=== Section Start ===

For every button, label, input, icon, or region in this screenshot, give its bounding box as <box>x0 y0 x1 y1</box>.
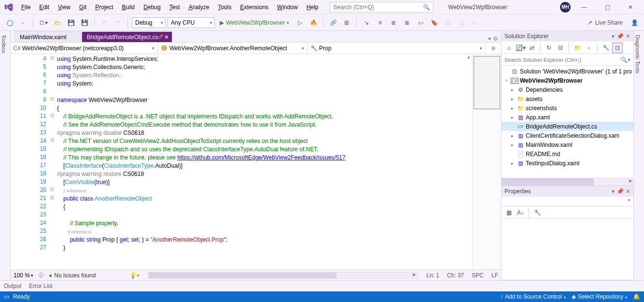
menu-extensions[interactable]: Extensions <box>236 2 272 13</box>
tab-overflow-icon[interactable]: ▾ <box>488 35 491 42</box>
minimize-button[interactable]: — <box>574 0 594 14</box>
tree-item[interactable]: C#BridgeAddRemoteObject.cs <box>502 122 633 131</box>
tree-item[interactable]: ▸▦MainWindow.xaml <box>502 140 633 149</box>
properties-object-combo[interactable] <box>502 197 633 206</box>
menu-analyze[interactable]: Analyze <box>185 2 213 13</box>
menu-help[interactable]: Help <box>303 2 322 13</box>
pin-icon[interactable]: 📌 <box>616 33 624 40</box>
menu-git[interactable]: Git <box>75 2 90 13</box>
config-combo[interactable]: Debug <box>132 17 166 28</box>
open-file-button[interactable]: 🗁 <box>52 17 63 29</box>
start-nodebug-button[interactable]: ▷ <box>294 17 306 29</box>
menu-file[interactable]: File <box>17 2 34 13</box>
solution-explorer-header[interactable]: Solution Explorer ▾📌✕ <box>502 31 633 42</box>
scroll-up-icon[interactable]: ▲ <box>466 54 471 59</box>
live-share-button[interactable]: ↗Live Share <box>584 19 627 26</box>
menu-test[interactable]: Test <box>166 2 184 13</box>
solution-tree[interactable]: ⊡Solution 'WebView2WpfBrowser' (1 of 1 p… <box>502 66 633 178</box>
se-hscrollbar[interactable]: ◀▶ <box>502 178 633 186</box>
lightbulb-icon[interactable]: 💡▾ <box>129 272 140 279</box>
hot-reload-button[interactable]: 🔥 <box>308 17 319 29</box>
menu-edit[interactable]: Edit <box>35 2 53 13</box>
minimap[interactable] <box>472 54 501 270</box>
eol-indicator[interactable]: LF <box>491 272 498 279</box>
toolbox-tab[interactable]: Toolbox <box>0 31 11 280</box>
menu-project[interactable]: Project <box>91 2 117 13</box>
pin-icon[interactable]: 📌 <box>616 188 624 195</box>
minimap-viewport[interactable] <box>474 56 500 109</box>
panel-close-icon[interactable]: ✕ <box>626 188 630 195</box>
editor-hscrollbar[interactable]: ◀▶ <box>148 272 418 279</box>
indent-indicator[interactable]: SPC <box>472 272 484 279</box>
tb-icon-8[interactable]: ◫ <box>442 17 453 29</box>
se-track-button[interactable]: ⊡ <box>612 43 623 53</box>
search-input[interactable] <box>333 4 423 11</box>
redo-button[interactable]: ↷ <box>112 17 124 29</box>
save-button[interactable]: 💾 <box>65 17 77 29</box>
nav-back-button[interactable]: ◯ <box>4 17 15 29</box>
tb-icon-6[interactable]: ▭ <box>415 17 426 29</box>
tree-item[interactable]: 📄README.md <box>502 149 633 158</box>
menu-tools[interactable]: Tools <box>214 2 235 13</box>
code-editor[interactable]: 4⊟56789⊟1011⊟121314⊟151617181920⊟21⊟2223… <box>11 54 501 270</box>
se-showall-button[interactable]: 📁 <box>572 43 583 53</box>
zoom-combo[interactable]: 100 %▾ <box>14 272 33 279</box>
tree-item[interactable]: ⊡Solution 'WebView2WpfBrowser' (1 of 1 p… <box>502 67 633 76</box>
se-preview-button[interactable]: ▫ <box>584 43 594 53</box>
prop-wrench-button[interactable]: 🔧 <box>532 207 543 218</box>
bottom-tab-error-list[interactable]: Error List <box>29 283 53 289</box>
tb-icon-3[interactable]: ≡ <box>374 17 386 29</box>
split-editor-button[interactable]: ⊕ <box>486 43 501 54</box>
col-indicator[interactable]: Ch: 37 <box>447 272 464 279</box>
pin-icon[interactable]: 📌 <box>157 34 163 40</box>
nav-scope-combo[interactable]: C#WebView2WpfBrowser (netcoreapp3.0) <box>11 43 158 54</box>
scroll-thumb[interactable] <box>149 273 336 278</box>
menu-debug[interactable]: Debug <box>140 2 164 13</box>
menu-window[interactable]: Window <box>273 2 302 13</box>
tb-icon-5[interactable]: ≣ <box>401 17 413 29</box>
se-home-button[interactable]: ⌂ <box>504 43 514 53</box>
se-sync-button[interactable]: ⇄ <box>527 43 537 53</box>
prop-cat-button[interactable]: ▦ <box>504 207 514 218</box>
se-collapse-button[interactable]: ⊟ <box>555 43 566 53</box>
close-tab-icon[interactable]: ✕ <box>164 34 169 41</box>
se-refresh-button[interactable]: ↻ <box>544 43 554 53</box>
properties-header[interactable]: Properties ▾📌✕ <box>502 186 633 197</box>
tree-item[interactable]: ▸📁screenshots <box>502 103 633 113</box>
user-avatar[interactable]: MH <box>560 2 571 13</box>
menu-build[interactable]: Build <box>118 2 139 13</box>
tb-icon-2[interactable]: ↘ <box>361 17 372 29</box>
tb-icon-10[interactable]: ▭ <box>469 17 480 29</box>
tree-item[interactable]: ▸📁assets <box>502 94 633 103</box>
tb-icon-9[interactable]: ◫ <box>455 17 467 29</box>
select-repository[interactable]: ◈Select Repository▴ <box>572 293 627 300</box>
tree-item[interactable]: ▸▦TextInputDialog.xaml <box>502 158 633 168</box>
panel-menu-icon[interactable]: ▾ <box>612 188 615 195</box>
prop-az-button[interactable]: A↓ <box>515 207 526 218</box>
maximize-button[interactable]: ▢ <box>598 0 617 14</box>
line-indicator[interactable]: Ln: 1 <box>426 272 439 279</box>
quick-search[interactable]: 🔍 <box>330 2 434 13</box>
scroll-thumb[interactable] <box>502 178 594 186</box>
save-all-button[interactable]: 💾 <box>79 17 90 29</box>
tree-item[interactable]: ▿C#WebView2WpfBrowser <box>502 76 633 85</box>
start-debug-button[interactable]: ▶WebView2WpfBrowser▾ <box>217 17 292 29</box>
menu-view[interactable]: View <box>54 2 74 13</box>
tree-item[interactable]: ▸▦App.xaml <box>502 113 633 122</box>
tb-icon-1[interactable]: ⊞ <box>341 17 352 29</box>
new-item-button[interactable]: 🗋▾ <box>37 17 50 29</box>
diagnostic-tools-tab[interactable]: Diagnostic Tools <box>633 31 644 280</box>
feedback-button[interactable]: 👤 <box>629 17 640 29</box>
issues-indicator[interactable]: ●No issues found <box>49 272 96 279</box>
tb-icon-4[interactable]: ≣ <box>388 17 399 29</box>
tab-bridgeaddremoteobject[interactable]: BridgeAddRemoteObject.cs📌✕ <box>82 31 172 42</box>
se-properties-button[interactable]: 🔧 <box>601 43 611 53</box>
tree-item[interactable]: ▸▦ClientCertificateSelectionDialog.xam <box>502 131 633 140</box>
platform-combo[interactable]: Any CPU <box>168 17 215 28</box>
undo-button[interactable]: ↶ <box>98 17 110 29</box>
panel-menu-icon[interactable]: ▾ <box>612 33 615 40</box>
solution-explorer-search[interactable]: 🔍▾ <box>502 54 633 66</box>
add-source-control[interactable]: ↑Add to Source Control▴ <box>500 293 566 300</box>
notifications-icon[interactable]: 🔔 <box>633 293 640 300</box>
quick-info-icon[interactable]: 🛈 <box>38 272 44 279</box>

=== Section End ===

Write the data out again word for word; leave the pictures behind.

For every button, label, input, icon, or region in this screenshot, give its bounding box as <box>x0 y0 x1 y1</box>.
menu-extensions[interactable]: Extensions <box>236 2 272 13</box>
tab-overflow-icon[interactable]: ▾ <box>488 35 491 42</box>
minimize-button[interactable]: — <box>574 0 594 14</box>
tree-item[interactable]: C#BridgeAddRemoteObject.cs <box>502 122 633 131</box>
tree-item[interactable]: ▸▦MainWindow.xaml <box>502 140 633 149</box>
properties-object-combo[interactable] <box>502 197 633 206</box>
menu-analyze[interactable]: Analyze <box>185 2 213 13</box>
menu-help[interactable]: Help <box>303 2 322 13</box>
pin-icon[interactable]: 📌 <box>616 33 624 40</box>
menu-git[interactable]: Git <box>75 2 90 13</box>
config-combo[interactable]: Debug <box>132 17 166 28</box>
open-file-button[interactable]: 🗁 <box>52 17 63 29</box>
start-nodebug-button[interactable]: ▷ <box>294 17 306 29</box>
menu-file[interactable]: File <box>17 2 34 13</box>
solution-explorer-header[interactable]: Solution Explorer ▾📌✕ <box>502 31 633 42</box>
scroll-up-icon[interactable]: ▲ <box>466 54 471 59</box>
live-share-button[interactable]: ↗Live Share <box>584 19 627 26</box>
menu-test[interactable]: Test <box>166 2 184 13</box>
solution-tree[interactable]: ⊡Solution 'WebView2WpfBrowser' (1 of 1 p… <box>502 66 633 178</box>
se-hscrollbar[interactable]: ◀▶ <box>502 178 633 186</box>
lightbulb-icon[interactable]: 💡▾ <box>129 272 140 279</box>
hot-reload-button[interactable]: 🔥 <box>308 17 319 29</box>
menu-edit[interactable]: Edit <box>35 2 53 13</box>
minimap[interactable] <box>472 54 501 270</box>
eol-indicator[interactable]: LF <box>491 272 498 279</box>
toolbox-tab[interactable]: Toolbox <box>0 31 11 280</box>
menu-project[interactable]: Project <box>91 2 117 13</box>
pin-icon[interactable]: 📌 <box>616 188 624 195</box>
minimap-viewport[interactable] <box>474 56 500 109</box>
panel-close-icon[interactable]: ✕ <box>626 188 630 195</box>
editor-hscrollbar[interactable]: ◀▶ <box>148 272 418 279</box>
indent-indicator[interactable]: SPC <box>472 272 484 279</box>
tb-icon-8[interactable]: ◫ <box>442 17 453 29</box>
se-track-button[interactable]: ⊡ <box>612 43 623 53</box>
search-input[interactable] <box>333 4 423 11</box>
redo-button[interactable]: ↷ <box>112 17 124 29</box>
save-button[interactable]: 💾 <box>65 17 77 29</box>
nav-back-button[interactable]: ◯ <box>4 17 15 29</box>
tb-icon-6[interactable]: ▭ <box>415 17 426 29</box>
tree-item[interactable]: 📄README.md <box>502 149 633 158</box>
menu-tools[interactable]: Tools <box>214 2 235 13</box>
code-editor[interactable]: 4⊟56789⊟1011⊟121314⊟151617181920⊟21⊟2223… <box>11 54 501 270</box>
se-showall-button[interactable]: 📁 <box>572 43 583 53</box>
zoom-combo[interactable]: 100 %▾ <box>14 272 33 279</box>
tree-item[interactable]: ⊡Solution 'WebView2WpfBrowser' (1 of 1 p… <box>502 67 633 76</box>
se-preview-button[interactable]: ▫ <box>584 43 594 53</box>
prop-wrench-button[interactable]: 🔧 <box>532 207 543 218</box>
bottom-tab-error-list[interactable]: Error List <box>29 283 53 289</box>
tb-icon-3[interactable]: ≡ <box>374 17 386 29</box>
split-editor-button[interactable]: ⊕ <box>486 43 501 54</box>
col-indicator[interactable]: Ch: 37 <box>447 272 464 279</box>
pin-icon[interactable]: 📌 <box>157 34 163 40</box>
nav-scope-combo[interactable]: C#WebView2WpfBrowser (netcoreapp3.0) <box>11 43 158 54</box>
scroll-thumb[interactable] <box>149 273 336 278</box>
menu-debug[interactable]: Debug <box>140 2 164 13</box>
menu-window[interactable]: Window <box>273 2 302 13</box>
tb-icon-5[interactable]: ≣ <box>401 17 413 29</box>
se-home-button[interactable]: ⌂ <box>504 43 514 53</box>
se-sync-button[interactable]: ⇄ <box>527 43 537 53</box>
prop-cat-button[interactable]: ▦ <box>504 207 514 218</box>
se-collapse-button[interactable]: ⊟ <box>555 43 566 53</box>
close-tab-icon[interactable]: ✕ <box>164 34 169 41</box>
se-refresh-button[interactable]: ↻ <box>544 43 554 53</box>
properties-header[interactable]: Properties ▾📌✕ <box>502 186 633 197</box>
tree-item[interactable]: ▸📁screenshots <box>502 103 633 113</box>
user-avatar[interactable]: MH <box>560 2 571 13</box>
menu-build[interactable]: Build <box>118 2 139 13</box>
tb-icon-2[interactable]: ↘ <box>361 17 372 29</box>
tb-icon-10[interactable]: ▭ <box>469 17 480 29</box>
tree-item[interactable]: ▸📁assets <box>502 94 633 103</box>
tb-icon-9[interactable]: ◫ <box>455 17 467 29</box>
select-repository[interactable]: ◈Select Repository▴ <box>572 293 627 300</box>
tree-item[interactable]: ▸▦TextInputDialog.xaml <box>502 158 633 168</box>
panel-menu-icon[interactable]: ▾ <box>612 188 615 195</box>
prop-az-button[interactable]: A↓ <box>515 207 526 218</box>
maximize-button[interactable]: ▢ <box>598 0 617 14</box>
line-indicator[interactable]: Ln: 1 <box>426 272 439 279</box>
quick-search[interactable]: 🔍 <box>330 2 434 13</box>
scroll-thumb[interactable] <box>502 178 594 186</box>
save-all-button[interactable]: 💾 <box>79 17 90 29</box>
tree-item[interactable]: ▿C#WebView2WpfBrowser <box>502 76 633 85</box>
start-debug-button[interactable]: ▶WebView2WpfBrowser▾ <box>217 17 292 29</box>
menu-view[interactable]: View <box>54 2 74 13</box>
tree-item[interactable]: ▸▦App.xaml <box>502 113 633 122</box>
tb-icon-1[interactable]: ⊞ <box>341 17 352 29</box>
new-item-button[interactable]: 🗋▾ <box>37 17 50 29</box>
diagnostic-tools-tab[interactable]: Diagnostic Tools <box>633 31 644 280</box>
feedback-button[interactable]: 👤 <box>629 17 640 29</box>
issues-indicator[interactable]: ●No issues found <box>49 272 96 279</box>
tb-icon-4[interactable]: ≣ <box>388 17 399 29</box>
tab-bridgeaddremoteobject[interactable]: BridgeAddRemoteObject.cs📌✕ <box>82 31 172 42</box>
se-properties-button[interactable]: 🔧 <box>601 43 611 53</box>
tree-item[interactable]: ▸▦ClientCertificateSelectionDialog.xam <box>502 131 633 140</box>
platform-combo[interactable]: Any CPU <box>168 17 215 28</box>
undo-button[interactable]: ↶ <box>98 17 110 29</box>
panel-menu-icon[interactable]: ▾ <box>612 33 615 40</box>
solution-explorer-search[interactable]: 🔍▾ <box>502 54 633 66</box>
add-source-control[interactable]: ↑Add to Source Control▴ <box>500 293 566 300</box>
notifications-icon[interactable]: 🔔 <box>633 293 640 300</box>
quick-info-icon[interactable]: 🛈 <box>38 272 44 279</box>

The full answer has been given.